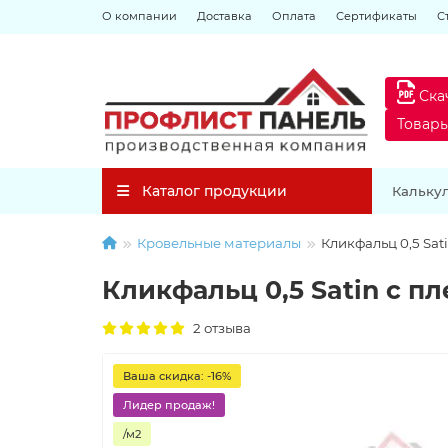
О компании
Доставка
Оплата
Сертификаты
С
Ска
Товар
Каталог продукции
Кальку
Кровельные материалы
Кликфальц 0,5 Sat
Кликфальц 0,5 Satin с п
2 отзыва
Ваша скидка: -16%
Лидер продаж!
/м2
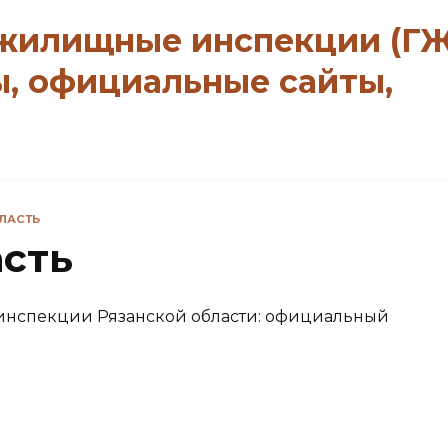
 жилищные инспекции (Г
ы, официальные сайты,
ЛАСТЬ
асть
инспекции Рязанской области: официальный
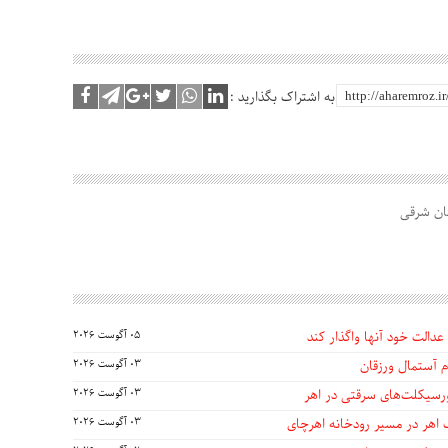
به اشتراک بگذارید :
ان شرقی
عدالت خود آنها واگذار کند
05 آگوست 2026
 آستمال ورزقان
03 آگوست 2026
03 آگوست 2026
 اهر در مسیر رودخانه اهرچای
03 آگوست 2026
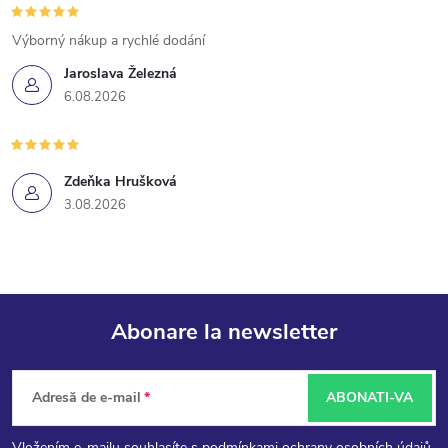
Výborný nákup a rychlé dodání
Jaroslava Železná
6.08.2026
Zdeňka Hrušková
3.08.2026
Abonare la newsletter
S
Adresă de e-mail
ABONATI-VA
u
Vložením e-mailu souhlasíte s
podmínkami ochrany osobních údajů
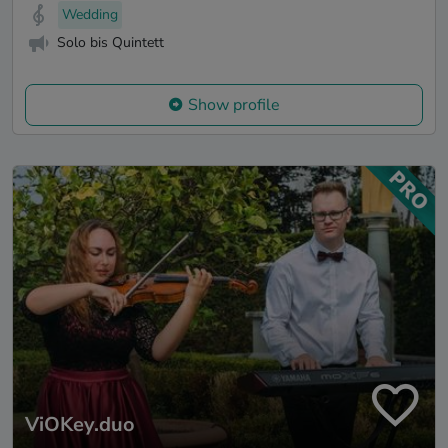
Wedding
Solo bis Quintett
Show profile
ViOKey.duo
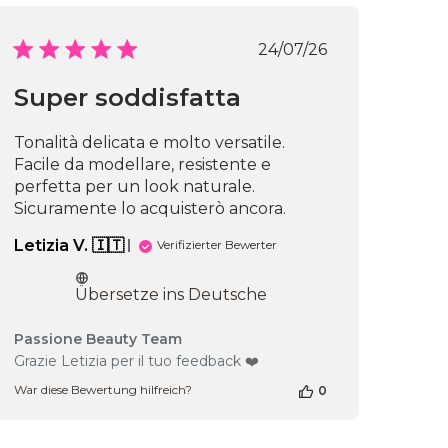
Passione
Beauty
Veröffentlichungs
24/07/26
Team
am
Wed
Super soddisfatta
Jul
chungsdatum
29
Tonalità delicata e molto versatile.
2026
Facile da modellare, resistente e
perfetta per un look naturale.
Sicuramente lo acquisterò ancora.
Letizia V. 🇮🇹
Verifizierter Bewerter
Übersetze ins Deutsche
Kommentare
Passione Beauty Team
des
Grazie Letizia per il tuo feedback ❤️
Shop-
War diese Bewertung hilfreich?
0
Inhabers
zur
Bewertung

++++

### [WHAT NEEDS TO BE DONE]
Copy the records above exactly. Do not carry any picture into the copy.

### [WORKED SOLUTION]
О компании
Доставка
Оплата
Сертификаты
С
Ска
Товар
Каталог продукции
Кальку
Кровельные материалы
Кликфальц 0,5 Sat
Кликфальц 0,5 Satin с п
2 отзыва
Ваша скидка: -16%
Лидер продаж!
/м2
 жилищные инспекции (Г
ы, официальные сайты,
ЛАСТЬ
асть
инспекции Рязанской области: официальный
به اشتراک بگذارید :
ان شرقی
عدالت خود آنها واگذار کند
05 آگوست 2026
 آستمال ورزقان
03 آگوست 2026
03 آگوست 2026
 اهر در مسیر رودخانه اهرچای
03 آگوست 2026
Výborný nákup a rychlé dodání
Jaroslava Železná
6.08.2026
Zdeňka Hrušková
3.08.2026
Abonare la newsletter
S
Adresă de e-mail
ABONATI-VA
u
Vložením e-mailu souhlasíte s
podmínkami ochrany osobních údajů
Wedding
Solo bis Quintett
Show profile
ViOKey.duo
Passione
Beauty
Veröffentlichungs
24/07/26
Team
am
Wed
Super soddisfatta
Jul
chungsdatum
29
Tonalità delicata e molto versatile.
2026
Facile da modellare, resistente e
perfetta per un look naturale.
Sicuramente lo acquisterò ancora.
Letizia V. 🇮🇹
Verifizierter Bewerter
Übersetze ins Deutsche
Kommentare
Passione Beauty Team
des
Grazie Letizia per il tuo feedback ❤️
Shop-
War diese Bewertung hilfreich?
0
Inhabers
zur
Bewertung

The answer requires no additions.